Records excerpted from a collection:
/---

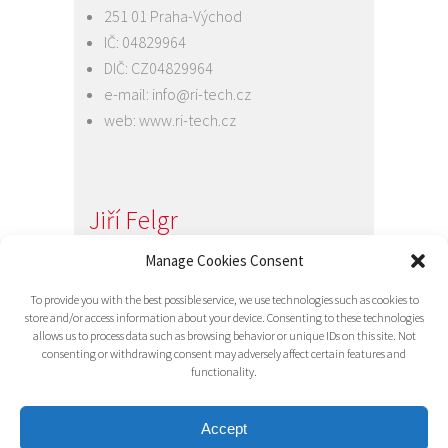
251 01 Praha-Východ
IČ: 04829964
DIČ: CZ04829964
e-mail:
info@ri-tech.cz
web:
www.ri-tech.cz
Jiří Felgr
Jednatel společnosti
Manage Cookies Consent
+420 734 313 949
To provide you with the best possible service, we use technologies such as cookies to
e-mail:
info@ri-tech.cz
store and/or access information about your device. Consenting to these technologies
allows us to process data such as browsing behavior or unique IDs on this site. Not
consenting or withdrawing consent may adversely affect certain features and
functionality.
Accept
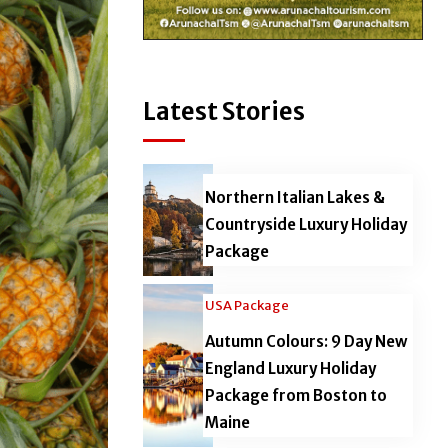
Latest Stories
Northern Italian Lakes &
Countryside Luxury Holiday
Package
USA Package
Autumn Colours: 9 Day New
England Luxury Holiday
Package from Boston to
Maine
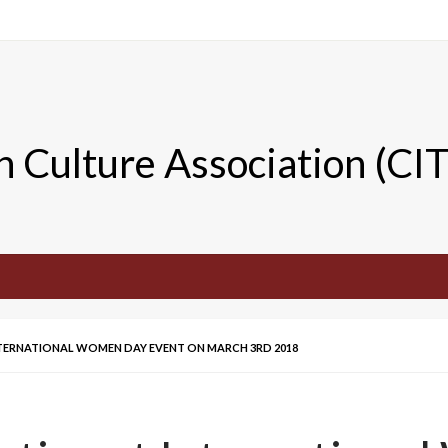
n Culture Association (CI
INTERNATIONAL WOMEN DAY EVENT ON MARCH 3RD 2018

\---

Task prompt: Only what runs from the line holding "consenting or withdrawing" through the end of the entries above is to be given again, exactly, with every picture omitted.

Answer to the exercise:
consenting or withdrawing consent may adversely affect certain features and
functionality.
Accept
Latest Stories
Northern Italian Lakes &
Countryside Luxury Holiday
Package
USA Package
Autumn Colours: 9 Day New
England Luxury Holiday
Package from Boston to
Maine
n Culture Association (CI
INTERNATIONAL WOMEN DAY EVENT ON MARCH 3RD 2018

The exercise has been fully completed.